#### WORK INSTRUCTIONS:
Would you find each line in the entries below with the string "aantal" and copy it?

Page images and extracted text
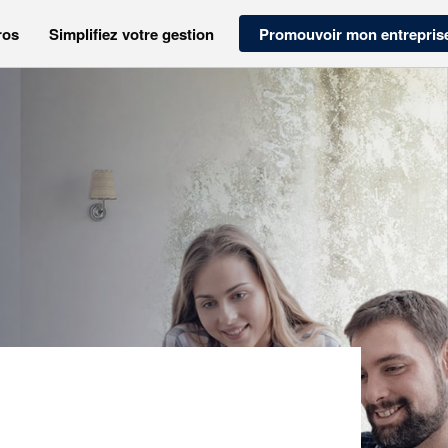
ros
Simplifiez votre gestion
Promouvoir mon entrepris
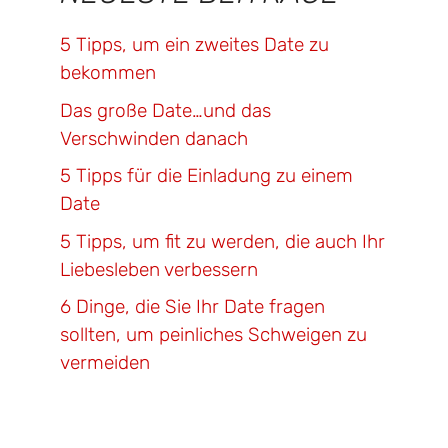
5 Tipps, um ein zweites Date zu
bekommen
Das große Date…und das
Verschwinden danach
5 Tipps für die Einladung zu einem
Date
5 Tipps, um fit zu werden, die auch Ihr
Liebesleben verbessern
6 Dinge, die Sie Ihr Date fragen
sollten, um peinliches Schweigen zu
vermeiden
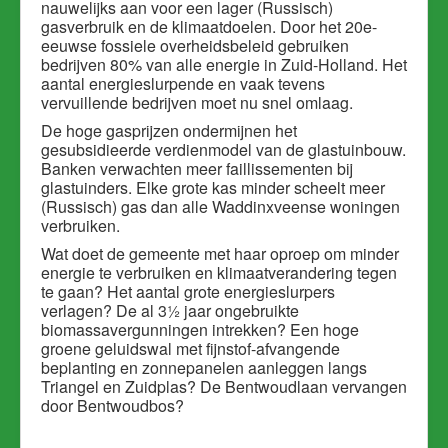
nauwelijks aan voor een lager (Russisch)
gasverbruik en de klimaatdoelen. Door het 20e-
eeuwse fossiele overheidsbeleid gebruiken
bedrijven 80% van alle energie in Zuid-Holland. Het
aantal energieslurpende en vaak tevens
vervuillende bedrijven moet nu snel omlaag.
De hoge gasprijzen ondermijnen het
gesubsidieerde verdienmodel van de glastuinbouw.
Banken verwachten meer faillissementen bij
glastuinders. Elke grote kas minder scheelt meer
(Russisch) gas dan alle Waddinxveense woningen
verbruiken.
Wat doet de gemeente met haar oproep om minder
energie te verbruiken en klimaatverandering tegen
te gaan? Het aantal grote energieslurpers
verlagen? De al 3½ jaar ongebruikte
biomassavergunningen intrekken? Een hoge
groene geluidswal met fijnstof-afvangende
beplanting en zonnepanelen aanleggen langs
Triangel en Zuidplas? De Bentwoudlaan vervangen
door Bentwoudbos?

...

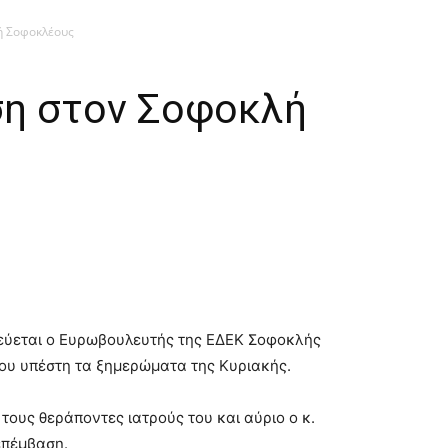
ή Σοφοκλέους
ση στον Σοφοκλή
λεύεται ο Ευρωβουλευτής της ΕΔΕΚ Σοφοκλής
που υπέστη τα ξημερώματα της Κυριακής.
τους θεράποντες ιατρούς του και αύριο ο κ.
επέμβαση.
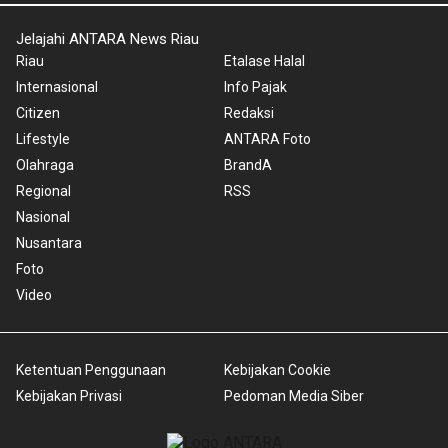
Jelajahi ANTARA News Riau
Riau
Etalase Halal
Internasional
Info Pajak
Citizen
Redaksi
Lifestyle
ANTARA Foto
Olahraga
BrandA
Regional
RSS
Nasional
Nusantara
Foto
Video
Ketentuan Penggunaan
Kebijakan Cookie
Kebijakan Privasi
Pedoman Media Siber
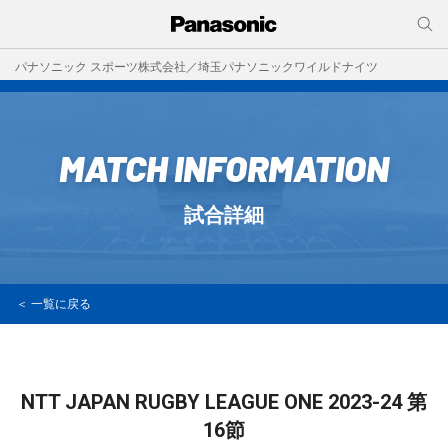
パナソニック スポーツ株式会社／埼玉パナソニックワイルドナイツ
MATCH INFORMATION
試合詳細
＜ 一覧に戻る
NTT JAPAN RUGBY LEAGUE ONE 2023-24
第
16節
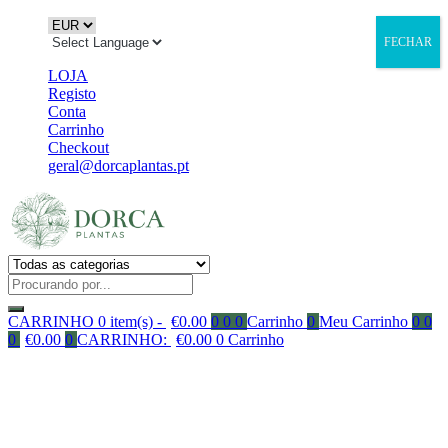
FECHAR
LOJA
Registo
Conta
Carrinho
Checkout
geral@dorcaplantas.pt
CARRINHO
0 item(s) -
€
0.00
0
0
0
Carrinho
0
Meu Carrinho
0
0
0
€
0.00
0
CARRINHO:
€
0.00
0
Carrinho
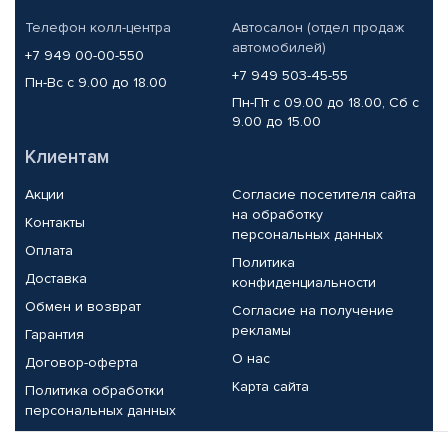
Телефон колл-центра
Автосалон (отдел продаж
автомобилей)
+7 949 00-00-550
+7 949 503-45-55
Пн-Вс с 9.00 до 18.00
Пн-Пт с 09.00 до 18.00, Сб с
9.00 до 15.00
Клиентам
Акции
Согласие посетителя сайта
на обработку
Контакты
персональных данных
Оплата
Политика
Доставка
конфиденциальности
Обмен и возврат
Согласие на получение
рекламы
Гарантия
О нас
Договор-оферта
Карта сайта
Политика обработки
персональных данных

#### WRITTEN SOLUTION:
aantal energieslurpende en vaak tevens
te gaan? Het aantal grote energieslurpers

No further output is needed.